= Beginning of Section =

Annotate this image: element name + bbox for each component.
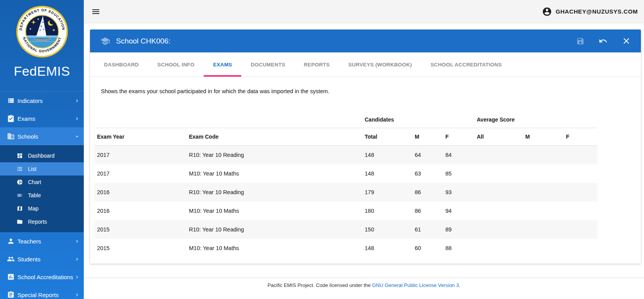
main-content: School CHK006: DASHBOARD SCHOOL INFO EXA… [84, 23, 644, 299]
table-row: 2015 M10: Year 10 Maths 148 60 88 [95, 239, 597, 257]
chevron-right-icon [74, 238, 80, 244]
submenu-item-map[interactable]: Map [0, 202, 84, 215]
group-header-average-score: Average Score [474, 100, 597, 128]
cell-avg-f [564, 183, 597, 202]
cell-avg-all [474, 146, 523, 165]
chevron-right-icon [74, 274, 80, 280]
cell-avg-m [523, 183, 564, 202]
tab-surveys-workbook[interactable]: SURVEYS (WORKBOOK) [339, 52, 421, 76]
chevron-right-icon [74, 256, 80, 262]
table-icon [17, 192, 23, 198]
submenu-item-label: Map [28, 205, 38, 212]
bulleted-list-icon [17, 166, 23, 172]
cell-avg-f [564, 146, 597, 165]
table-row: 2016 R10: Year 10 Reading 179 86 93 [95, 183, 597, 202]
page-footer: Pacific EMIS Project. Code licensed unde… [84, 278, 644, 288]
school-tabs: DASHBOARD SCHOOL INFO EXAMS DOCUMENTS RE… [90, 52, 641, 77]
cell-exam-code: R10: Year 10 Reading [187, 220, 362, 239]
cell-total: 180 [362, 202, 412, 220]
user-account-button[interactable]: GHACHEY@NUZUSYS.COM [542, 7, 638, 17]
view-list-icon [7, 97, 15, 104]
sidebar-item-label: School Accreditations [17, 274, 74, 280]
cell-exam-year: 2017 [95, 146, 187, 165]
sidebar-item-teachers[interactable]: Teachers [0, 232, 84, 250]
submenu-item-label: Table [28, 192, 41, 198]
account-circle-icon [542, 7, 552, 17]
school-card-title: School CHK006: [116, 37, 170, 45]
undo-icon[interactable] [599, 37, 608, 45]
cell-avg-all [474, 202, 523, 220]
cell-exam-code: M10: Year 10 Maths [187, 202, 362, 220]
exams-table: Candidates Average Score Exam Year Exam … [95, 100, 597, 257]
folder-icon [17, 219, 23, 225]
submenu-item-chart[interactable]: Chart [0, 176, 84, 189]
col-header-exam-year: Exam Year [95, 128, 187, 146]
submenu-item-dashboard[interactable]: Dashboard [0, 149, 84, 162]
department-seal-logo: DEPARTMENT OF EDUCATION NATIONAL GOVERNM… [0, 0, 84, 58]
tab-dashboard[interactable]: DASHBOARD [95, 52, 148, 76]
tab-exams[interactable]: EXAMS [204, 52, 241, 76]
close-icon[interactable] [621, 36, 631, 46]
sidebar-item-students[interactable]: Students [0, 250, 84, 268]
sidebar-item-indicators[interactable]: Indicators [0, 92, 84, 110]
cell-total: 179 [362, 183, 412, 202]
sidebar-item-schools[interactable]: Schools [0, 127, 84, 145]
col-header-avg-m: M [523, 128, 564, 146]
submenu-item-label: List [28, 166, 36, 172]
col-header-all: All [474, 128, 523, 146]
pie-chart-icon [17, 179, 23, 185]
cell-avg-m [523, 239, 564, 257]
chevron-right-icon [74, 292, 80, 298]
submenu-item-label: Reports [28, 219, 47, 225]
gnu-license-link[interactable]: GNU General Public License Version 3 [372, 282, 459, 288]
tab-reports[interactable]: REPORTS [294, 52, 339, 76]
menu-hamburger-icon[interactable] [91, 7, 100, 16]
chevron-right-icon [74, 116, 80, 122]
submenu-item-reports[interactable]: Reports [0, 215, 84, 228]
map-icon [17, 205, 23, 212]
col-header-exam-code: Exam Code [187, 128, 362, 146]
submenu-item-list[interactable]: List [0, 162, 84, 176]
clipboard-check-icon [7, 115, 15, 122]
tab-school-accreditations[interactable]: SCHOOL ACCREDITATIONS [421, 52, 511, 76]
sidebar-item-exams[interactable]: Exams [0, 110, 84, 127]
people-icon [7, 255, 15, 263]
cell-candidates-m: 86 [412, 183, 443, 202]
card-actions [562, 36, 631, 46]
cell-avg-f [564, 220, 597, 239]
save-icon[interactable] [576, 37, 585, 45]
chevron-right-icon [74, 98, 80, 104]
col-header-avg-f: F [564, 128, 597, 146]
sidebar-item-label: Exams [17, 115, 74, 122]
cell-total: 148 [362, 146, 412, 165]
sidebar-item-label: Schools [17, 133, 74, 140]
school-card-header: School CHK006: [90, 30, 641, 52]
sidebar-nav: Indicators Exams Schools [0, 91, 84, 299]
cell-avg-all [474, 239, 523, 257]
cell-candidates-f: 89 [443, 220, 474, 239]
submenu-item-table[interactable]: Table [0, 189, 84, 202]
exams-table-wrap: Candidates Average Score Exam Year Exam … [95, 100, 597, 257]
sidebar-item-school-accreditations[interactable]: School Accreditations [0, 268, 84, 286]
footer-text: Pacific EMIS Project. Code licensed unde… [267, 282, 372, 288]
graduation-cap-icon [100, 36, 110, 46]
cell-avg-m [523, 202, 564, 220]
cell-exam-code: M10: Year 10 Maths [187, 164, 362, 183]
tab-documents[interactable]: DOCUMENTS [241, 52, 294, 76]
exams-description: Shows the exams your school participated… [90, 83, 641, 95]
sidebar-item-special-reports[interactable]: Special Reports [0, 286, 84, 299]
school-card: School CHK006: DASHBOARD SCHOOL INFO EXA… [90, 30, 641, 264]
tab-school-info[interactable]: SCHOOL INFO [148, 52, 204, 76]
table-header-row: Exam Year Exam Code Total M F All M F [95, 128, 597, 146]
sidebar: DEPARTMENT OF EDUCATION NATIONAL GOVERNM… [0, 0, 84, 299]
sidebar-item-label: Indicators [17, 97, 74, 104]
table-row: 2016 M10: Year 10 Maths 180 86 94 [95, 202, 597, 220]
cell-exam-code: M10: Year 10 Maths [187, 239, 362, 257]
cell-exam-year: 2016 [95, 183, 187, 202]
cell-total: 148 [362, 239, 412, 257]
table-row: 2017 R10: Year 10 Reading 148 64 84 [95, 146, 597, 165]
cell-candidates-m: 64 [412, 146, 443, 165]
cell-candidates-f: 85 [443, 164, 474, 183]
sidebar-item-label: Special Reports [17, 292, 74, 298]
app-title: FedEMIS [0, 64, 84, 79]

= End of Section =

▸ **INSTRUCTIONS TO FOLLOW**: Output the full material exactly as given, without its pictures.

▸ **TASK SOLUTION**:
Annotate this image: element name + bbox for each component.
main-content: School CHK006: DASHBOARD SCHOOL INFO EXA… [84, 23, 644, 299]
table-row: 2015 M10: Year 10 Maths 148 60 88 [95, 239, 597, 257]
chevron-right-icon [74, 238, 80, 244]
submenu-item-map[interactable]: Map [0, 202, 84, 215]
group-header-average-score: Average Score [474, 100, 597, 128]
cell-avg-f [564, 183, 597, 202]
cell-avg-all [474, 146, 523, 165]
chevron-right-icon [74, 274, 80, 280]
cell-avg-m [523, 183, 564, 202]
tab-surveys-workbook[interactable]: SURVEYS (WORKBOOK) [339, 52, 421, 76]
chevron-right-icon [74, 256, 80, 262]
table-icon [17, 192, 23, 198]
submenu-item-label: Map [28, 205, 38, 212]
bulleted-list-icon [17, 166, 23, 172]
cell-avg-f [564, 146, 597, 165]
table-row: 2016 R10: Year 10 Reading 179 86 93 [95, 183, 597, 202]
page-footer: Pacific EMIS Project. Code licensed unde… [84, 278, 644, 288]
school-tabs: DASHBOARD SCHOOL INFO EXAMS DOCUMENTS RE… [90, 52, 641, 77]
cell-exam-code: R10: Year 10 Reading [187, 220, 362, 239]
cell-total: 180 [362, 202, 412, 220]
user-account-button[interactable]: GHACHEY@NUZUSYS.COM [542, 7, 638, 17]
view-list-icon [7, 97, 15, 104]
sidebar-item-label: School Accreditations [17, 274, 74, 280]
cell-exam-year: 2017 [95, 146, 187, 165]
sidebar-item-teachers[interactable]: Teachers [0, 232, 84, 250]
submenu-item-label: Table [28, 192, 41, 198]
account-circle-icon [542, 7, 552, 17]
school-card-title: School CHK006: [116, 37, 170, 45]
undo-icon[interactable] [599, 37, 608, 45]
cell-avg-all [474, 202, 523, 220]
cell-exam-code: M10: Year 10 Maths [187, 202, 362, 220]
exams-table: Candidates Average Score Exam Year Exam … [95, 100, 597, 257]
folder-icon [17, 219, 23, 225]
submenu-item-chart[interactable]: Chart [0, 176, 84, 189]
col-header-exam-year: Exam Year [95, 128, 187, 146]
submenu-item-dashboard[interactable]: Dashboard [0, 149, 84, 162]
department-seal-logo: DEPARTMENT OF EDUCATION NATIONAL GOVERNM… [0, 0, 84, 58]
tab-dashboard[interactable]: DASHBOARD [95, 52, 148, 76]
tab-exams[interactable]: EXAMS [204, 52, 241, 76]
close-icon[interactable] [621, 36, 631, 46]
sidebar-item-students[interactable]: Students [0, 250, 84, 268]
sidebar-item-indicators[interactable]: Indicators [0, 92, 84, 110]
cell-total: 179 [362, 183, 412, 202]
sidebar-item-schools[interactable]: Schools [0, 127, 84, 145]
col-header-avg-m: M [523, 128, 564, 146]
submenu-item-label: List [28, 166, 36, 172]
col-header-all: All [474, 128, 523, 146]
pie-chart-icon [17, 179, 23, 185]
cell-avg-m [523, 239, 564, 257]
chevron-right-icon [74, 292, 80, 298]
submenu-item-label: Reports [28, 219, 47, 225]
gnu-license-link[interactable]: GNU General Public License Version 3 [372, 282, 459, 288]
tab-reports[interactable]: REPORTS [294, 52, 339, 76]
menu-hamburger-icon[interactable] [91, 7, 100, 16]
chevron-right-icon [74, 116, 80, 122]
submenu-item-reports[interactable]: Reports [0, 215, 84, 228]
map-icon [17, 205, 23, 212]
col-header-exam-code: Exam Code [187, 128, 362, 146]
submenu-item-list[interactable]: List [0, 162, 84, 176]
clipboard-check-icon [7, 115, 15, 122]
tab-school-accreditations[interactable]: SCHOOL ACCREDITATIONS [421, 52, 511, 76]
sidebar-item-exams[interactable]: Exams [0, 110, 84, 127]
people-icon [7, 255, 15, 263]
cell-candidates-m: 86 [412, 183, 443, 202]
card-actions [562, 36, 631, 46]
cell-avg-f [564, 220, 597, 239]
save-icon[interactable] [576, 37, 585, 45]
chevron-right-icon [74, 98, 80, 104]
col-header-avg-f: F [564, 128, 597, 146]
sidebar-item-label: Exams [17, 115, 74, 122]
cell-total: 148 [362, 146, 412, 165]
sidebar-item-label: Schools [17, 133, 74, 140]
school-card-header: School CHK006: [90, 30, 641, 52]
sidebar-nav: Indicators Exams Schools [0, 91, 84, 299]
cell-avg-all [474, 239, 523, 257]
cell-candidates-f: 89 [443, 220, 474, 239]
submenu-item-table[interactable]: Table [0, 189, 84, 202]
exams-table-wrap: Candidates Average Score Exam Year Exam … [95, 100, 597, 257]
sidebar-item-school-accreditations[interactable]: School Accreditations [0, 268, 84, 286]
footer-text: Pacific EMIS Project. Code licensed unde… [267, 282, 372, 288]
graduation-cap-icon [100, 36, 110, 46]
cell-avg-m [523, 202, 564, 220]
cell-exam-code: M10: Year 10 Maths [187, 164, 362, 183]
tab-documents[interactable]: DOCUMENTS [241, 52, 294, 76]
exams-description: Shows the exams your school participated… [90, 83, 641, 95]
sidebar-item-special-reports[interactable]: Special Reports [0, 286, 84, 299]
school-card: School CHK006: DASHBOARD SCHOOL INFO EXA… [90, 30, 641, 264]
tab-school-info[interactable]: SCHOOL INFO [148, 52, 204, 76]
table-header-row: Exam Year Exam Code Total M F All M F [95, 128, 597, 146]
sidebar: DEPARTMENT OF EDUCATION NATIONAL GOVERNM… [0, 0, 84, 299]
sidebar-item-label: Indicators [17, 97, 74, 104]
table-row: 2016 M10: Year 10 Maths 180 86 94 [95, 202, 597, 220]
cell-exam-code: M10: Year 10 Maths [187, 239, 362, 257]
cell-exam-year: 2016 [95, 183, 187, 202]
cell-total: 148 [362, 239, 412, 257]
table-row: 2017 R10: Year 10 Reading 148 64 84 [95, 146, 597, 165]
cell-candidates-m: 64 [412, 146, 443, 165]
cell-candidates-f: 85 [443, 164, 474, 183]
sidebar-item-label: Special Reports [17, 292, 74, 298]
app-title: FedEMIS [0, 64, 84, 79]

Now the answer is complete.